“The distance still separating Rosetta from 67P is now far from astronomical,” said OSIRIS Principal Investigator Holger Sierks from the Max Planck Institute for Solar System Research (MPS) in Germany. “It’s a trip of less than 12,000 kilometers [7,500 miles]. That’s comparable to traveling from Germany to Hawaii.”
However, while taking a snapshot of Mauna Kea, Hawaii’s highest mountain, from Germany is an impossible feat, Rosetta’s camera OSIRIS is doing a great job at catching ever clearer glimpses of its similarly sized destination. Images obtained July 14 clearly show a tantalizing shape. The comet’s nucleus consists of two distinctly separate parts.
“This is unlike any other comet we have ever seen before,” said Carsten Güttler from MPS. “The images faintly remind me of a rubber ducky with a body and a head,” he added with a laugh.

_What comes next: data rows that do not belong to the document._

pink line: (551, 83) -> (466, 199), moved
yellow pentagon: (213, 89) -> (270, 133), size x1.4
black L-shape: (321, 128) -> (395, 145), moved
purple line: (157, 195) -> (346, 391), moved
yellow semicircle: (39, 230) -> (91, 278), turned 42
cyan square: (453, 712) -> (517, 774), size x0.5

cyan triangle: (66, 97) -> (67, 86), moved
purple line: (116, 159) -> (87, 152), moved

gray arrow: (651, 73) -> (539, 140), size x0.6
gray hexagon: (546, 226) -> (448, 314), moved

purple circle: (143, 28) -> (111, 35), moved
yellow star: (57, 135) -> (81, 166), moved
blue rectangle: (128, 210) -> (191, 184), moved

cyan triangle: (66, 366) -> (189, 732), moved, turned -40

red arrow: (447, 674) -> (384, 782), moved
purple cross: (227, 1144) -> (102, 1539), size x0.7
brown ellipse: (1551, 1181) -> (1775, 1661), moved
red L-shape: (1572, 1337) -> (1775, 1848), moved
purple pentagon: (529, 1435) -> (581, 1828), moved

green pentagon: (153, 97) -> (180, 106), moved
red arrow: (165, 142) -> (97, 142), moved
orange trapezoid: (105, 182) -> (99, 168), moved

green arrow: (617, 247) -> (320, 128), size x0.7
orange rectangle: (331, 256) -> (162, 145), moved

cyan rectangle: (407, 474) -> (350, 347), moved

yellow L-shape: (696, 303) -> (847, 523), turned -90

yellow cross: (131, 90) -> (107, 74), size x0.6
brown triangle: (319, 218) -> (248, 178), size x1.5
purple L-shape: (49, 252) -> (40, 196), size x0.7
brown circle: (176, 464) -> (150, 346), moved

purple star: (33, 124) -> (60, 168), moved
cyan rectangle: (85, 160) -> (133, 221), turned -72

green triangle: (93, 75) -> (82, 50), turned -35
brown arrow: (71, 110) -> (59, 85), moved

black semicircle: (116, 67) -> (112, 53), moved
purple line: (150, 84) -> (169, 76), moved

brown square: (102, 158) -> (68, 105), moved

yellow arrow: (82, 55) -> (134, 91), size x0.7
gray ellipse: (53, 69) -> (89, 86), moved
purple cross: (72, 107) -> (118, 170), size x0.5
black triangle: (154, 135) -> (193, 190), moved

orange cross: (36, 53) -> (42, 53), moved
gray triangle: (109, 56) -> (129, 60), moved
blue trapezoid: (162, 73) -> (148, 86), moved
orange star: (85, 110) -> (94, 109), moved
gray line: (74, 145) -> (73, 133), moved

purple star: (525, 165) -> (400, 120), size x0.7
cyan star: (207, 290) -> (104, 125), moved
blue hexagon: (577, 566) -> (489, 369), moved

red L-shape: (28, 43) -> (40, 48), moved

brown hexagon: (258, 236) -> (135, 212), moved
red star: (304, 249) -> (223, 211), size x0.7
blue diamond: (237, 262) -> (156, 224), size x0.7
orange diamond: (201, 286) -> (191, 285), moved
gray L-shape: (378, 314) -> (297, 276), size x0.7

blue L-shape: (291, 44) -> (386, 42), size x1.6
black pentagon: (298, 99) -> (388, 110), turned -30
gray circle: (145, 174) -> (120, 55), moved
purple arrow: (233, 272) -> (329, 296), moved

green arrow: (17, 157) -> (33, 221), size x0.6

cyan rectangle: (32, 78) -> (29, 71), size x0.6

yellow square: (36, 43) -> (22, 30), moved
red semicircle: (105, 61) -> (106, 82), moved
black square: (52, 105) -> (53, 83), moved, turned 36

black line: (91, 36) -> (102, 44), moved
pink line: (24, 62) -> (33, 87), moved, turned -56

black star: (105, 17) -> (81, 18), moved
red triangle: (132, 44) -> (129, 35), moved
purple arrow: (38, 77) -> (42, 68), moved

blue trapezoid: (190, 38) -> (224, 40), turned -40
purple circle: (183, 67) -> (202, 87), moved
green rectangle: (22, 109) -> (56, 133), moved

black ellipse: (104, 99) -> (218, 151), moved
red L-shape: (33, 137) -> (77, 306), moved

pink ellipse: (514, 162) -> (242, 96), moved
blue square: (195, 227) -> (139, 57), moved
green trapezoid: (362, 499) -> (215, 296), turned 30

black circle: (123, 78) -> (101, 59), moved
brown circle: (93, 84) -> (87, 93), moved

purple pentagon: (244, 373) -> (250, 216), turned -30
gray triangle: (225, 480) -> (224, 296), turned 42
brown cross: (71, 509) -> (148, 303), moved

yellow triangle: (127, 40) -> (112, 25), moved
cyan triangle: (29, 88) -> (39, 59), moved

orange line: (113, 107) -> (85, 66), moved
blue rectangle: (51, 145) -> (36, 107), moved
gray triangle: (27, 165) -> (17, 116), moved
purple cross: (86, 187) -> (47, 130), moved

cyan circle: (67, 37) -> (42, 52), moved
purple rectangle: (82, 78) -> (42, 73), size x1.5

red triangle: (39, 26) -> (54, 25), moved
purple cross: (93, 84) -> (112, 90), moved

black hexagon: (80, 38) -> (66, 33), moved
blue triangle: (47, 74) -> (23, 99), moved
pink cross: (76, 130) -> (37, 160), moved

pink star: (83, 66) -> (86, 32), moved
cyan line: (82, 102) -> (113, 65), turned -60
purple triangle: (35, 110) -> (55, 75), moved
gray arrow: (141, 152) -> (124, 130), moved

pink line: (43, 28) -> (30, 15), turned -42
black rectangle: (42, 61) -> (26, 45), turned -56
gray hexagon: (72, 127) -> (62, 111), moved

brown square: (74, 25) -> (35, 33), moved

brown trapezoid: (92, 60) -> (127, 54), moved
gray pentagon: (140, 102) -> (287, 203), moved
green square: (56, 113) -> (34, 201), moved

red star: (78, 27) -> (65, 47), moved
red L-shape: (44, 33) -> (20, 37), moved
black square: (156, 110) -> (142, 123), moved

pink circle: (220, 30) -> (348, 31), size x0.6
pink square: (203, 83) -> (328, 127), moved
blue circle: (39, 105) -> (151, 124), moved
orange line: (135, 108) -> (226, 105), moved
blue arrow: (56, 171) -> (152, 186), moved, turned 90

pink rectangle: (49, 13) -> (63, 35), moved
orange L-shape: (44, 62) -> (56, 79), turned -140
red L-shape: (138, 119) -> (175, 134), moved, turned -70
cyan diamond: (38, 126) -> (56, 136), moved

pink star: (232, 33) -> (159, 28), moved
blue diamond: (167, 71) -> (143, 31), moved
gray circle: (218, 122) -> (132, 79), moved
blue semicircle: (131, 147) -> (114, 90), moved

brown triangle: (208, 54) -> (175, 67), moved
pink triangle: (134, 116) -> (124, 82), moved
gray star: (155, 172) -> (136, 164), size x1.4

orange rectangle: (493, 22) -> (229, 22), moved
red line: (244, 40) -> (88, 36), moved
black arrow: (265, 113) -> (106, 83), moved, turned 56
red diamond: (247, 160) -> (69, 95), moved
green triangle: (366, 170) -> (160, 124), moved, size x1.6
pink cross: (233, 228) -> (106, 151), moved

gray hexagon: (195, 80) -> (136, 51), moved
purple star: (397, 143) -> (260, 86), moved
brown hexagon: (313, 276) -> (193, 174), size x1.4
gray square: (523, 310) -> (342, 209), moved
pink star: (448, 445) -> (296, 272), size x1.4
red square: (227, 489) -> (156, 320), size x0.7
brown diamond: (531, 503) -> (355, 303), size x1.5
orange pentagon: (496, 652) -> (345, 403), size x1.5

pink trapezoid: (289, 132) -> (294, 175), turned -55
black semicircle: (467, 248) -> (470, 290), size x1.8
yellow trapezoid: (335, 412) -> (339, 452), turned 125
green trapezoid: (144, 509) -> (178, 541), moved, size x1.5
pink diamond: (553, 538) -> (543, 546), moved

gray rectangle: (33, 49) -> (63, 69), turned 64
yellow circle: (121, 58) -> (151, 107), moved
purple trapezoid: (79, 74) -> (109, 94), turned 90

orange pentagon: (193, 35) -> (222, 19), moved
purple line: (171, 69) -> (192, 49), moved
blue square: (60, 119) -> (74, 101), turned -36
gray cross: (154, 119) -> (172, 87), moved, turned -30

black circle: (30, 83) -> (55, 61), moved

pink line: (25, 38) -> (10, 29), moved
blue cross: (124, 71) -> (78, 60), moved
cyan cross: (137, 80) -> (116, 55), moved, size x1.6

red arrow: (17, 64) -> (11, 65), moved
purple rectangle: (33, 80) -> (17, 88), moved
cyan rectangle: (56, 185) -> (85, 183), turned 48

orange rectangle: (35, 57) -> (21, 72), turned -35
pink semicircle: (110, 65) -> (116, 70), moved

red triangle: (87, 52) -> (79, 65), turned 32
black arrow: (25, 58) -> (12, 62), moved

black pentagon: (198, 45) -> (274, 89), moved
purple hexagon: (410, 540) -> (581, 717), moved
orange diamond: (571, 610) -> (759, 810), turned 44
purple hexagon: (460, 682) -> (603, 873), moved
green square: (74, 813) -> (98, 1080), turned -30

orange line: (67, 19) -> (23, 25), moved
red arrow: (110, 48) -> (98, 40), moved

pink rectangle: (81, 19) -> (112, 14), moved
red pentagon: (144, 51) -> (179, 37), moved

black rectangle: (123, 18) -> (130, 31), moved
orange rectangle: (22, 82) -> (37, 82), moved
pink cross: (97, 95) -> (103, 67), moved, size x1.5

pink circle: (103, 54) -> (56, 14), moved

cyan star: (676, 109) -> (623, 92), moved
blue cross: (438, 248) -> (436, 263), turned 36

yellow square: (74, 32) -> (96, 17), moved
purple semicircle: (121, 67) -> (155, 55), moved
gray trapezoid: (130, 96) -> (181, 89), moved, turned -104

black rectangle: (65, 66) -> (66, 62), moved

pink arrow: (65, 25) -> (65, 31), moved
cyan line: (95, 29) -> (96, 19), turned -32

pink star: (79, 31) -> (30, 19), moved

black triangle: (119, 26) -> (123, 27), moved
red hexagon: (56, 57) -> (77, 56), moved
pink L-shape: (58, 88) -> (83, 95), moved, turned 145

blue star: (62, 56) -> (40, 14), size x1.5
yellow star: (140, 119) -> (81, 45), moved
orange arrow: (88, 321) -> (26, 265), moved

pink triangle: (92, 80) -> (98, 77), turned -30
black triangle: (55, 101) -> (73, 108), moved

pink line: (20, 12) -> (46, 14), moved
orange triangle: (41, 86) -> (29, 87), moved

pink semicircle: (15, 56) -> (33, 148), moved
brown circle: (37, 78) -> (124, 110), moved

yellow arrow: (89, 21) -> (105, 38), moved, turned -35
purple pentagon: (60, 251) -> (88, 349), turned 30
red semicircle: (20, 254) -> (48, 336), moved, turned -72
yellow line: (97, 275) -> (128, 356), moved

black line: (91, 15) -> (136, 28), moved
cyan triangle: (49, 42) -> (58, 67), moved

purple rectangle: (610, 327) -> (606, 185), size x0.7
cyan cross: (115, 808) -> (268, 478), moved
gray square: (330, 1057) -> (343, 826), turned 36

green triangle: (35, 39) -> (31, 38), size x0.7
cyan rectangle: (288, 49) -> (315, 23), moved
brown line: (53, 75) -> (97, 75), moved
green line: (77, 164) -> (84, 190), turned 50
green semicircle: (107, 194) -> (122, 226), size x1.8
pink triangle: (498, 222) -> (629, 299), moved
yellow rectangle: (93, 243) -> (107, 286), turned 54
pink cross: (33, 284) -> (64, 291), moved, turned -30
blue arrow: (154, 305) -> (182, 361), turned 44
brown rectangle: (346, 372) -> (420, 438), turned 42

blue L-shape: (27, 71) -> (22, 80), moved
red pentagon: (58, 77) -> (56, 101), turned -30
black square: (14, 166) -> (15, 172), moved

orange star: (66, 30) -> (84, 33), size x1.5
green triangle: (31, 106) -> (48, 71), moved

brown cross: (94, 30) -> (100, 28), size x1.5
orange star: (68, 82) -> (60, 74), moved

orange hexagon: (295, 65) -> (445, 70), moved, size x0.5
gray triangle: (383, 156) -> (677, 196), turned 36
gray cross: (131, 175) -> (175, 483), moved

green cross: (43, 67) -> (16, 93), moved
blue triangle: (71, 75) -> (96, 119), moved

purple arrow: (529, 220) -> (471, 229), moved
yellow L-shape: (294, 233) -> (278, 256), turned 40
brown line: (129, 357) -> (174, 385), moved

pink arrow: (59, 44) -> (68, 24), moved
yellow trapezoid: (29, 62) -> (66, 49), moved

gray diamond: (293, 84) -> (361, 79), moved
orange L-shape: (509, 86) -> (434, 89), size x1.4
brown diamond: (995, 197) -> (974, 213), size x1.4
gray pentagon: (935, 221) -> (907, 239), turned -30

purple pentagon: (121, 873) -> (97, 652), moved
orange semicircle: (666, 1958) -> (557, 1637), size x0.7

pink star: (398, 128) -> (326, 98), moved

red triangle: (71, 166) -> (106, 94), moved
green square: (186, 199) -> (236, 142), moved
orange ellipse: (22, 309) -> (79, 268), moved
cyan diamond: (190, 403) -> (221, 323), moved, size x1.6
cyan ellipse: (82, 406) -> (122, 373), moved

How 67P received this duck-like shape is still unclear. “At this point, we know too little about 67P to allow for more than an educated guess,” said Sierks. In the next months, the scientists hope to determine more of the comet’s physical and mineralogical properties. These could help decide whether the comet’s body and head were formerly two individual bodies.
In order to get an idea of what seems to be a unique body, the observed image data can be interpolated to create a smoother shape. “There is, of course, still uncertainty in these processed filtered images, and the surface will not be as smooth as it now appears,” Güttler said. “But they help us to get a first idea.”